Your goal: Report each line from the listing that the string "icon" appears in.

::::::::::

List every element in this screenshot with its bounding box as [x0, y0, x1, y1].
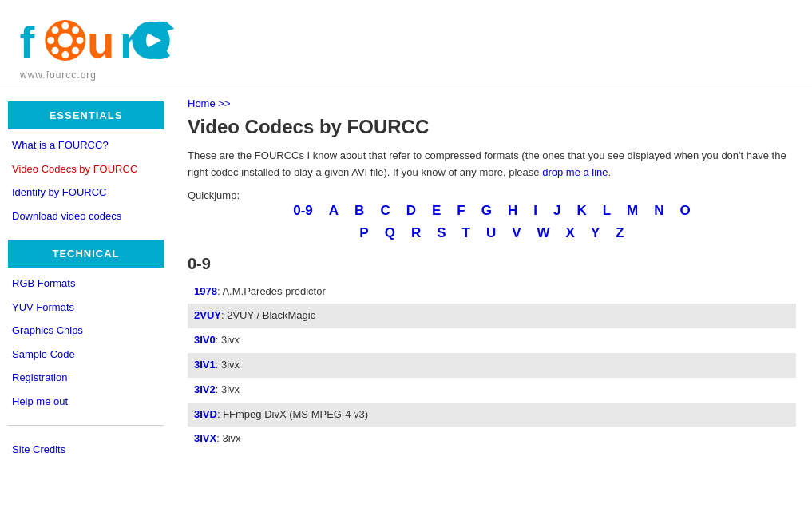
description-text-1: These are the FOURCCs I know about that … [188, 149, 786, 178]
codec-desc: : FFmpeg DivX (MS MPEG-4 v3) [217, 408, 368, 420]
codec-code-1978[interactable]: 1978 [194, 285, 217, 297]
quickjump-link-v[interactable]: V [504, 224, 529, 243]
codec-desc: : 3ivx [216, 432, 240, 444]
quickjump-link-f[interactable]: F [449, 201, 473, 220]
quickjump-link-u[interactable]: U [478, 224, 504, 243]
drop-line-link[interactable]: drop me a line [542, 166, 608, 178]
sidebar-item-rgb[interactable]: RGB Formats [0, 272, 172, 296]
codec-desc: : 3ivx [216, 383, 240, 395]
svg-point-10 [72, 47, 79, 54]
sidebar-item-help[interactable]: Help me out [0, 390, 172, 414]
sidebar-divider [8, 425, 164, 426]
quickjump-link-l[interactable]: L [595, 201, 619, 220]
codecs-list: 1978: A.M.Paredes predictor2VUY: 2VUY / … [188, 280, 796, 452]
table-row: 1978: A.M.Paredes predictor [188, 280, 796, 304]
codec-code-3iv2[interactable]: 3IV2 [194, 383, 216, 395]
quickjump-link-w[interactable]: W [529, 224, 558, 243]
quickjump-link-d[interactable]: D [398, 201, 424, 220]
quickjump-link-k[interactable]: K [568, 201, 594, 220]
sidebar: ESSENTIALS What is a FOURCC? Video Codec… [0, 89, 172, 528]
quickjump-link-t[interactable]: T [454, 224, 478, 243]
quickjump-link-p[interactable]: P [351, 224, 376, 243]
svg-point-6 [76, 37, 83, 44]
quickjump-link-i[interactable]: I [525, 201, 545, 220]
svg-point-8 [72, 26, 79, 34]
svg-text:u: u [87, 17, 114, 67]
page-description: These are the FOURCCs I know about that … [188, 148, 796, 181]
sidebar-item-identify[interactable]: Identify by FOURCC [0, 181, 172, 204]
quickjump-link-j[interactable]: J [545, 201, 568, 220]
quickjump-link-09[interactable]: 0-9 [285, 201, 321, 220]
table-row: 3IV1: 3ivx [188, 353, 796, 378]
quickjump-section: Quickjump: 0-9ABCDEFGHIJKLMNO PQRSTUVWXY… [188, 189, 796, 243]
sidebar-item-registration[interactable]: Registration [0, 366, 172, 390]
quickjump-link-o[interactable]: O [672, 201, 699, 220]
sidebar-item-graphics-chips[interactable]: Graphics Chips [0, 319, 172, 343]
quickjump-link-c[interactable]: C [372, 201, 398, 220]
description-text-2: . [608, 166, 612, 178]
quickjump-link-x[interactable]: X [558, 224, 583, 243]
sidebar-item-site-credits[interactable]: Site Credits [0, 438, 172, 462]
codec-desc: : 2VUY / BlackMagic [221, 309, 315, 321]
essentials-header: ESSENTIALS [8, 101, 164, 129]
svg-point-5 [47, 37, 54, 44]
quickjump-link-a[interactable]: A [321, 201, 347, 220]
site-logo[interactable]: f u r [16, 12, 176, 68]
codec-code-3ivd[interactable]: 3IVD [194, 408, 217, 420]
codec-desc: : A.M.Paredes predictor [217, 285, 326, 297]
svg-point-4 [61, 51, 69, 58]
quickjump-link-h[interactable]: H [500, 201, 525, 220]
quickjump-link-m[interactable]: M [619, 201, 646, 220]
layout: ESSENTIALS What is a FOURCC? Video Codec… [0, 89, 812, 528]
quickjump-row2: PQRSTUVWXYZ [188, 224, 796, 243]
breadcrumb-separator: >> [218, 97, 230, 109]
sidebar-item-download-video[interactable]: Download video codecs [0, 204, 172, 228]
sidebar-item-yuv[interactable]: YUV Formats [0, 296, 172, 320]
svg-point-2 [58, 33, 73, 47]
sidebar-item-video-codecs[interactable]: Video Codecs by FOURCC [0, 157, 172, 181]
table-row: 2VUY: 2VUY / BlackMagic [188, 304, 796, 328]
main-content: Home >> Video Codecs by FOURCC These are… [172, 89, 812, 528]
codec-code-3ivx[interactable]: 3IVX [194, 432, 216, 444]
table-row: 3IVD: FFmpeg DivX (MS MPEG-4 v3) [188, 403, 796, 427]
header: f u r www.fourcc.org [0, 0, 812, 89]
page-title: Video Codecs by FOURCC [188, 116, 796, 138]
breadcrumb-home[interactable]: Home [188, 97, 216, 109]
quickjump-link-s[interactable]: S [429, 224, 454, 243]
codec-code-3iv0[interactable]: 3IV0 [194, 334, 216, 346]
quickjump-link-n[interactable]: N [646, 201, 671, 220]
codec-code-2vuy[interactable]: 2VUY [194, 309, 221, 321]
quickjump-label: Quickjump: [188, 189, 240, 201]
table-row: 3IV2: 3ivx [188, 378, 796, 403]
quickjump-link-e[interactable]: E [424, 201, 449, 220]
svg-marker-15 [164, 22, 174, 32]
sidebar-item-what-is-fourcc[interactable]: What is a FOURCC? [0, 133, 172, 157]
quickjump-link-b[interactable]: B [347, 201, 372, 220]
codec-desc: : 3ivx [216, 334, 240, 346]
quickjump-link-z[interactable]: Z [608, 224, 632, 243]
quickjump-link-r[interactable]: R [403, 224, 429, 243]
breadcrumb: Home >> [188, 97, 796, 109]
quickjump-link-g[interactable]: G [473, 201, 500, 220]
svg-point-3 [61, 22, 69, 30]
quickjump-link-q[interactable]: Q [377, 224, 403, 243]
table-row: 3IV0: 3ivx [188, 328, 796, 353]
svg-point-9 [52, 47, 59, 54]
quickjump-row1: 0-9ABCDEFGHIJKLMNO [188, 201, 796, 220]
logo-container: f u r www.fourcc.org [16, 12, 796, 81]
sidebar-item-sample-code[interactable]: Sample Code [0, 343, 172, 367]
svg-point-7 [52, 26, 59, 34]
codec-desc: : 3ivx [216, 359, 240, 371]
technical-header: TECHNICAL [8, 240, 164, 268]
table-row: 3IVX: 3ivx [188, 427, 796, 451]
svg-text:f: f [20, 17, 35, 67]
codec-code-3iv1[interactable]: 3IV1 [194, 359, 216, 371]
quickjump-link-y[interactable]: Y [583, 224, 608, 243]
logo-url: www.fourcc.org [16, 69, 97, 81]
section-09-heading: 0-9 [188, 255, 796, 273]
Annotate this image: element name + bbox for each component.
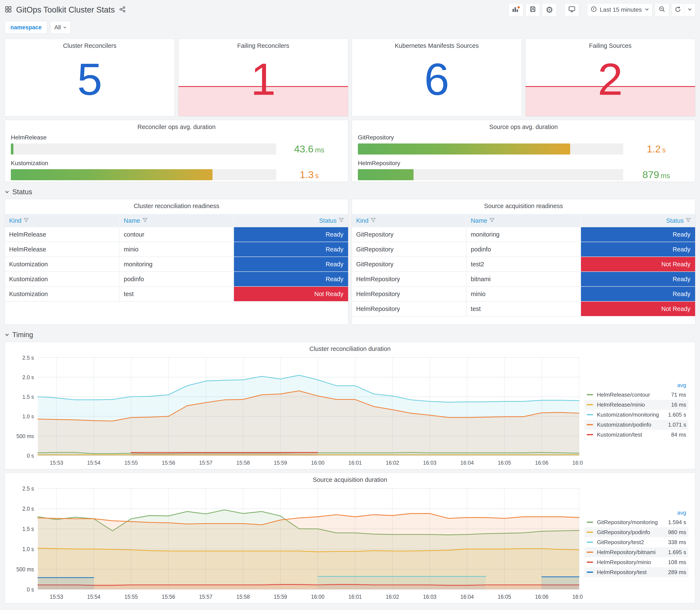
refresh-interval-dropdown[interactable] <box>684 3 695 16</box>
svg-text:0 s: 0 s <box>27 452 34 459</box>
variable-namespace-label[interactable]: namespace <box>5 21 47 34</box>
svg-text:16:00: 16:00 <box>311 460 325 466</box>
legend-item[interactable]: GitRepository/monitoring1.594 s <box>585 517 688 527</box>
column-header-name[interactable]: Name <box>466 214 581 227</box>
cycle-view-mode-button[interactable] <box>565 3 579 16</box>
table-row: GitRepositorymonitoringReady <box>352 227 695 242</box>
chevron-down-icon <box>5 331 9 339</box>
column-header-name[interactable]: Name <box>119 214 233 227</box>
filter-icon <box>371 217 376 224</box>
series-avg-value: 1.071 s <box>668 421 686 428</box>
status-cell: Ready <box>581 272 695 287</box>
legend-header-avg[interactable]: avg <box>585 381 688 390</box>
legend-item[interactable]: Kustomization/test84 ms <box>585 430 688 440</box>
svg-text:15:56: 15:56 <box>162 460 175 466</box>
panel-title[interactable]: Failing Reconcilers <box>179 42 348 49</box>
panel-title[interactable]: Cluster reconciliation readiness <box>5 203 348 210</box>
refresh-icon <box>674 6 681 14</box>
svg-text:16:05: 16:05 <box>498 460 511 466</box>
legend-item[interactable]: Kustomization/monitoring1.605 s <box>585 410 688 420</box>
column-header-status[interactable]: Status <box>581 214 695 227</box>
status-cell: Ready <box>234 242 348 257</box>
row-header-timing[interactable]: Timing <box>5 330 695 340</box>
panel-title[interactable]: Cluster reconciliation duration <box>5 346 695 352</box>
save-dashboard-button[interactable] <box>525 3 540 16</box>
svg-text:15:57: 15:57 <box>199 460 212 466</box>
kind-cell: HelmRelease <box>5 242 119 257</box>
kind-cell: GitRepository <box>352 227 466 242</box>
legend-header-avg[interactable]: avg <box>585 508 688 517</box>
refresh-button-group <box>671 3 695 16</box>
panel-title[interactable]: Kubernetes Manifests Sources <box>352 42 522 49</box>
stat-panel-cluster-reconcilers: Cluster Reconcilers 5 <box>5 39 175 116</box>
svg-text:16:04: 16:04 <box>460 460 474 466</box>
svg-text:15:54: 15:54 <box>87 593 100 600</box>
series-color-swatch <box>587 521 593 523</box>
variables-row: namespace All <box>5 19 695 35</box>
time-range-picker[interactable]: Last 15 minutes <box>587 3 653 16</box>
row-header-status[interactable]: Status <box>5 187 695 197</box>
series-name: GitRepository/monitoring <box>597 519 668 526</box>
time-range-label: Last 15 minutes <box>600 6 642 13</box>
filter-icon <box>339 217 344 224</box>
gauge-panel-source-ops: Source ops avg. duration GitRepository 1… <box>352 120 695 182</box>
gauge-fill <box>358 143 570 155</box>
series-color-swatch <box>587 424 593 425</box>
gauge-row: Kustomization 1.3s <box>11 160 342 180</box>
panel-title[interactable]: Source ops avg. duration <box>352 124 695 130</box>
variable-value-text: All <box>54 24 61 31</box>
legend-item[interactable]: HelmRelease/minio16 ms <box>585 400 688 410</box>
kind-cell: HelmRepository <box>352 272 466 287</box>
name-cell: podinfo <box>119 272 233 287</box>
panel-title[interactable]: Failing Sources <box>525 42 695 49</box>
refresh-button[interactable] <box>671 3 684 16</box>
svg-text:15:58: 15:58 <box>237 460 250 466</box>
zoom-out-icon <box>658 6 665 14</box>
status-cell: Ready <box>581 227 695 242</box>
legend-item[interactable]: HelmRelease/contour71 ms <box>585 390 688 400</box>
name-cell: test <box>466 301 581 316</box>
table-row: HelmReleaseminioReady <box>5 242 348 257</box>
variable-namespace-value[interactable]: All <box>50 21 71 34</box>
name-cell: minio <box>119 242 233 257</box>
name-cell: test2 <box>466 257 581 272</box>
column-header-kind[interactable]: Kind <box>5 214 119 227</box>
series-avg-value: 338 ms <box>668 539 686 546</box>
legend-item[interactable]: GitRepository/podinfo980 ms <box>585 527 688 537</box>
zoom-out-button[interactable] <box>655 3 669 16</box>
table-row: KustomizationpodinfoReady <box>5 272 348 287</box>
legend-item[interactable]: HelmRepository/bitnami1.695 s <box>585 547 688 557</box>
series-name: HelmRepository/test <box>597 569 668 576</box>
legend-item[interactable]: HelmRepository/test289 ms <box>585 567 688 577</box>
series-name: Kustomization/test <box>597 432 671 438</box>
time-series-plot[interactable]: 0 s500 ms1.0 s1.5 s2.0 s2.5 s15:5315:541… <box>6 354 583 468</box>
column-header-kind[interactable]: Kind <box>352 214 466 227</box>
svg-text:16:06: 16:06 <box>535 593 549 600</box>
svg-text:0 s: 0 s <box>27 586 34 593</box>
series-avg-value: 71 ms <box>671 391 686 398</box>
add-panel-button[interactable] <box>508 3 523 16</box>
panel-title[interactable]: Cluster Reconcilers <box>5 42 175 49</box>
dashboard-grid-icon[interactable] <box>5 6 12 14</box>
svg-text:16:07: 16:07 <box>572 460 583 466</box>
series-avg-value: 16 ms <box>671 401 686 408</box>
panel-title[interactable]: Source acquisition readiness <box>352 203 695 210</box>
status-badge: Ready <box>581 287 695 301</box>
panel-title[interactable]: Reconciler ops avg. duration <box>5 124 348 130</box>
section-label: Status <box>12 188 32 196</box>
legend-item[interactable]: Kustomization/podinfo1.071 s <box>585 420 688 430</box>
series-color-swatch <box>587 404 593 405</box>
svg-text:16:05: 16:05 <box>498 593 511 600</box>
column-header-status[interactable]: Status <box>234 214 348 227</box>
kind-cell: GitRepository <box>352 242 466 257</box>
panel-title[interactable]: Source acquisition duration <box>5 476 695 483</box>
time-series-plot[interactable]: 0 s500 ms1.0 s1.5 s2.0 s2.5 s15:5315:541… <box>6 485 583 602</box>
series-avg-value: 1.594 s <box>668 519 686 526</box>
filter-icon <box>489 217 494 224</box>
legend-item[interactable]: HelmRepository/minio108 ms <box>585 557 688 567</box>
dashboard-settings-button[interactable]: ⚙ <box>542 3 556 16</box>
legend-item[interactable]: GitRepository/test2338 ms <box>585 537 688 547</box>
share-icon[interactable] <box>119 6 126 14</box>
filter-icon <box>23 217 29 224</box>
gauge-fill <box>358 169 413 180</box>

::::::::::

Output below:
chevron-down-icon <box>5 331 9 339</box>
filter-icon <box>371 217 376 224</box>
refresh-icon <box>674 6 681 14</box>
filter-icon <box>339 217 344 224</box>
zoom-out-icon <box>658 6 665 14</box>
dashboard-grid-icon[interactable] <box>5 6 12 14</box>
filter-icon <box>489 217 494 224</box>
share-icon[interactable] <box>119 6 126 14</box>
filter-icon <box>23 217 29 224</box>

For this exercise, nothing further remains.